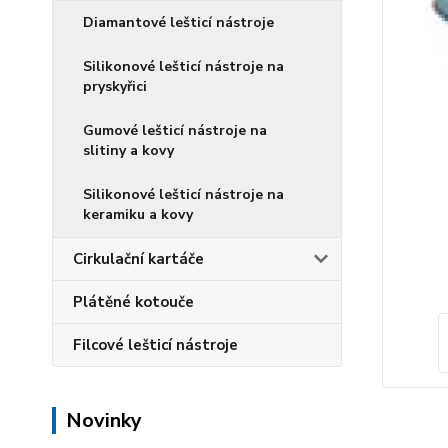
Diamantové lešticí nástroje
Silikonové lešticí nástroje na
pryskyřici
Gumové lešticí nástroje na
slitiny a kovy
Silikonové lešticí nástroje na
keramiku a kovy
Cirkulační kartáče
Plátěné kotouče
Filcové lešticí nástroje
Novinky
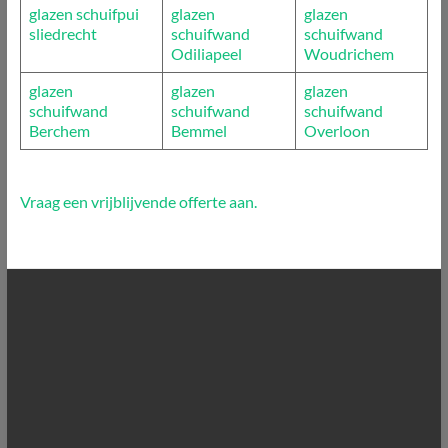
glazen schuifpui
glazen
glazen
sliedrecht
schuifwand
schuifwand
Odiliapeel
Woudrichem
glazen
glazen
glazen
schuifwand
schuifwand
schuifwand
Berchem
Bemmel
Overloon
Vraag een vrijblijvende offerte aan.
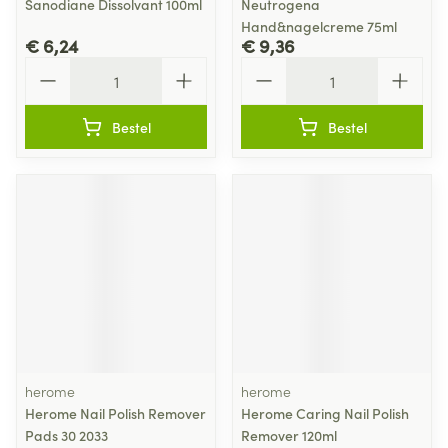
Sanodiane Dissolvant 100ml
Neutrogena
Hand&nagelcreme 75ml
€ 6,24
€ 9,36
Aantal
Aantal
Bestel
Bestel
herome
herome
Herome Nail Polish Remover
Herome Caring Nail Polish
Pads 30 2033
Remover 120ml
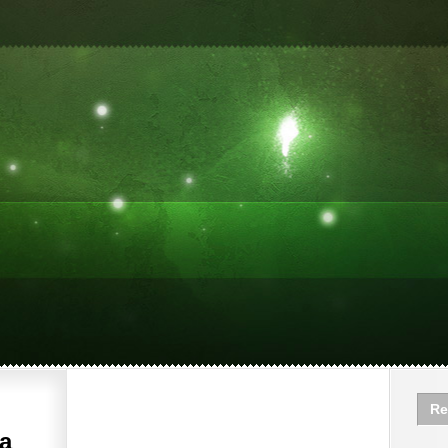
Re
la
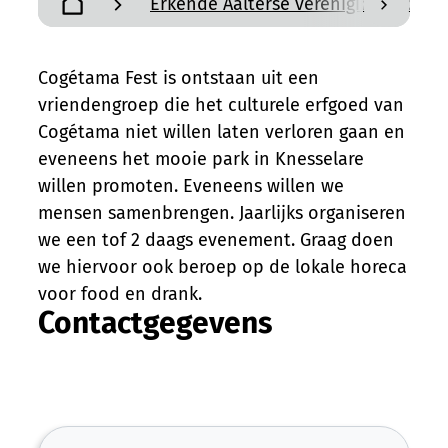
Erkende Aalterse verenigingen en a
scroll n
Startpagina
Cogétama Fest is ontstaan uit een
vriendengroep die het culturele erfgoed van
Cogétama niet willen laten verloren gaan en
eveneens het mooie park in Knesselare
willen promoten. Eveneens willen we
mensen samenbrengen. Jaarlijks organiseren
we een tof 2 daags evenement. Graag doen
we hiervoor ook beroep op de lokale horeca
voor food en drank.
Contactgegevens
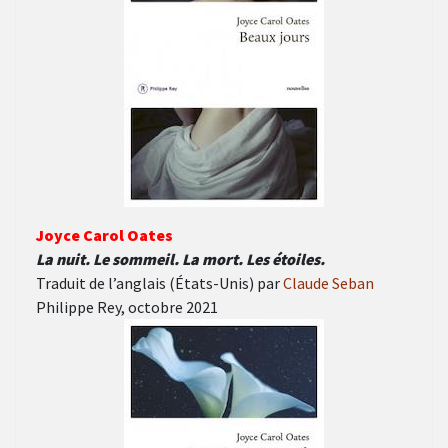
Joyce Carol Oates
La nuit. Le sommeil. La mort. Les étoiles.
Traduit de l’anglais (États-Unis) par
Claude Seban
Philippe Rey, octobre 2021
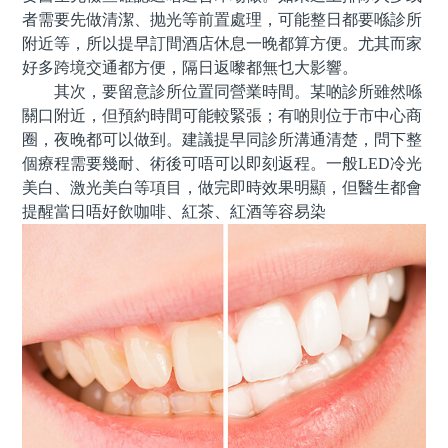
者需要先做清潔、抛光等前置處理，可能整日都要喺診所
附近等，所以提早訂間酒店休息一晚都算方便。尤其而家
好多跨境交通都方便，隔日返嚟都無乜大影響。
其次，要留意診所位置同營業時間。某啲診所雖然喺
關口附近，但預約時間可能較緊張；有啲則位于市中心商
圈，夜晚都可以做到。建議提早同診所溝通清楚，問下整
個療程需要幾耐、術後可唔可以即刻返程。一般LED冷光
美白、激光美白等項目，做完即時效果明顯，但醫生都會
提醒當日唔好飲咖啡、紅茶、紅酒等容易染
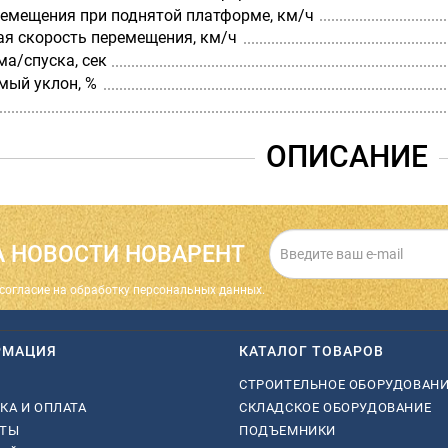
ремещения при поднятой платформе, км/ч
я скорость перемещения, км/ч
а/спуска, сек
мый уклон, %
ОПИСАНИЕ
 НОВОСТИ НОВАРЕНТ
cогласие на обработку персональных данных.
РМАЦИЯ
КАТАЛОГ ТОВАРОВ
СТРОИТЕЛЬНОЕ ОБОРУДОВАН
КА И ОПЛАТА
СКЛАДСКОЕ ОБОРУДОВАНИЕ
КТЫ
ПОДЪЕМНИКИ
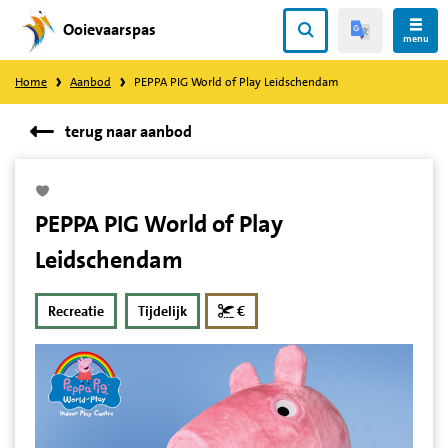
Ooievaarspas
Direct
menu
naar
Home
Aanbod
PEPPA PIG World of Play Leidschendam
content
terug naar aanbod
PEPPA PIG World of Play
Leidschendam
korting
Recreatie
Tijdelijk
€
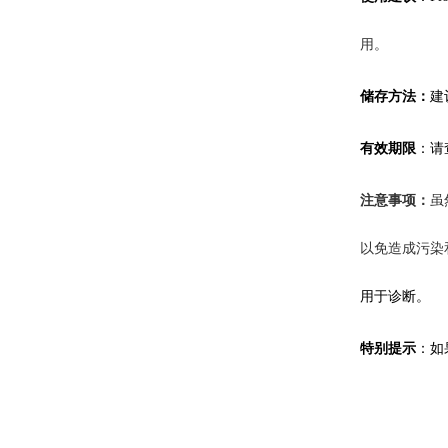
用。
储存方法：
建
有效期限
：
请
注意事项：
虽
以免造成污染
用于诊断。
特别提示
：如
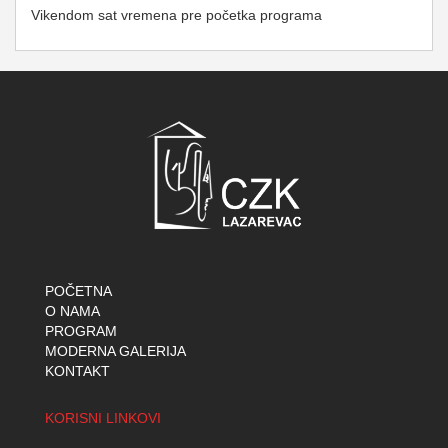
Vikendom sat vremena pre početka programa
POČETNA
O NAMA
PROGRAM
MODERNA GALERIJA
KONTAKT
KORISNI LINKOVI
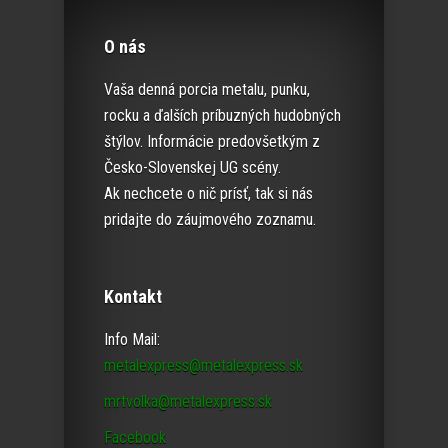
O nás
Vaša denná porcia metalu, punku,
rocku a ďalších príbuzných hudobných
štýlov. Informácie predovšetkým z
Česko-Slovenskej UG scény.
Ak nechcete o nič prísť, tak si nás
pridajte do záujmového zoznamu.
Kontakt
Info Mail:
metalexpress@metalexpress.sk
mrtvolka@metalexpress.sk
Facebook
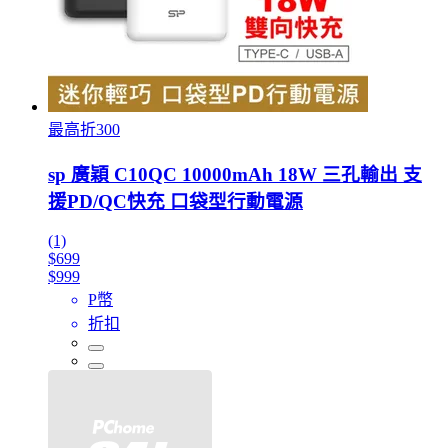
最高折300
sp 廣穎 C10QC 10000mAh 18W 三孔輸出 支
援PD/QC快充 口袋型行動電源
(1)
$699
$999
P幣
折扣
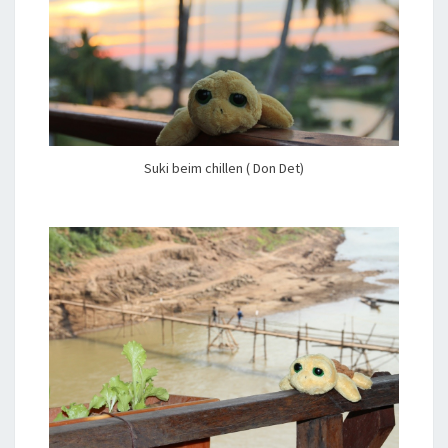
Suki beim chillen ( Don Det)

- Brief
How many lines of the material above contain the word "nástroje"? Answer with the number only.

- Reply to the task
5